I'm just not sure of the news value of that revelation -- although I felt much the same after watching a performance of Igor Stravinsky's opera, "Rake's Progress." I sat through the opera for hours, only to hear characters on stage announce the moral of the opera as being "For idle hearts and hands and minds the Devil finds a work to do." (I saw "Rake's Progress" in college, but I'm still annoyed that I could've saved four hours if only they had announced the moral at the beginning.)
I'm guessing the Times is devoting so many resources to the travails of the super-rich as a marketing ploy to keep them reading the Times. The editors may feel that how the economic downturn affects the super-rich is a story seldom told, and therefore is worth telling.
I see it as a symptom of a glam-focused news environment, in which celebrity births, illnesses, arrests, rehabs and divorces get lots of attention while real news gets shut out. Already, I'd bet there's a producer out there, who having seen the Times article, is pitching "Therapists to the Stars" as a reality TV program. Perhaps by the time I post this, Bravo or E! Television will have already bought the concept. (You read it here, first.)

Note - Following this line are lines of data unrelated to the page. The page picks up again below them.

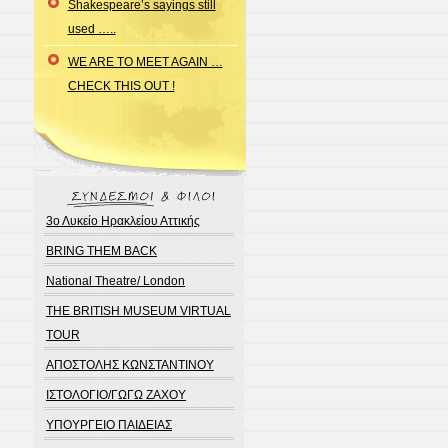
Shakespeare’s sayings still
used …..
WE ARE TO MEET AGAIN …
CHECK THIS OUT !
3ο Λυκείο Ηρακλείου Αττικής
BRING THEM BACK
National Theatre/ London
THE BRITISH MUSEUM VIRTUAL
TOUR
ΑΠΟΣΤΟΛΗΣ ΚΩΝΣΤΑΝΤΙΝΟΥ
ΙΣΤΟΛΟΓΙΟ/ΓΩΓΩ ΖΑΧΟΥ
ΥΠΟΥΡΓΕΙΟ ΠΑΙΔΕΙΑΣ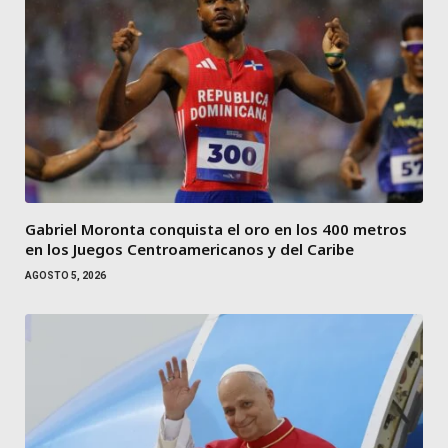
Gabriel Moronta conquista el oro en los 400 metros
en los Juegos Centroamericanos y del Caribe
AGOSTO 5, 2026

Meanwhile, the Wall St. Journal seems to have picked up the Times' gauntlet in terms of who can write more about the problems facing the super-rich.
Submitted for your perusal (as a Rod Serling CD is entitled):
- "A Palace of Gold Is Sold Off For Its Melt Value, but Not the Throne": about Hong Kong entrepreneur Lam Sai-wing who is taking apart his hall of gold, but not his golden toilet.
- "Read My License Plate: It Cost Me a Fortune; Oil-Rich Persian Gulf Drivers Take Vanity Tags to a Whole New Level ": about auctions for license plates in Abu Dhabi in the UAE that have generated astounding sums for low-numbered plates. For example, Saeed Khouri "made headlines and the Guinness Book of World Records when he paid $14 million for the tag simply sporting a '1.'" Why spend millions for a license plate number? According to the Journal: "Saeed and Talal, the two highest-spending Khouris, declined to be interviewed. 'They don't like to be the center of attention,'" a spokesperson said.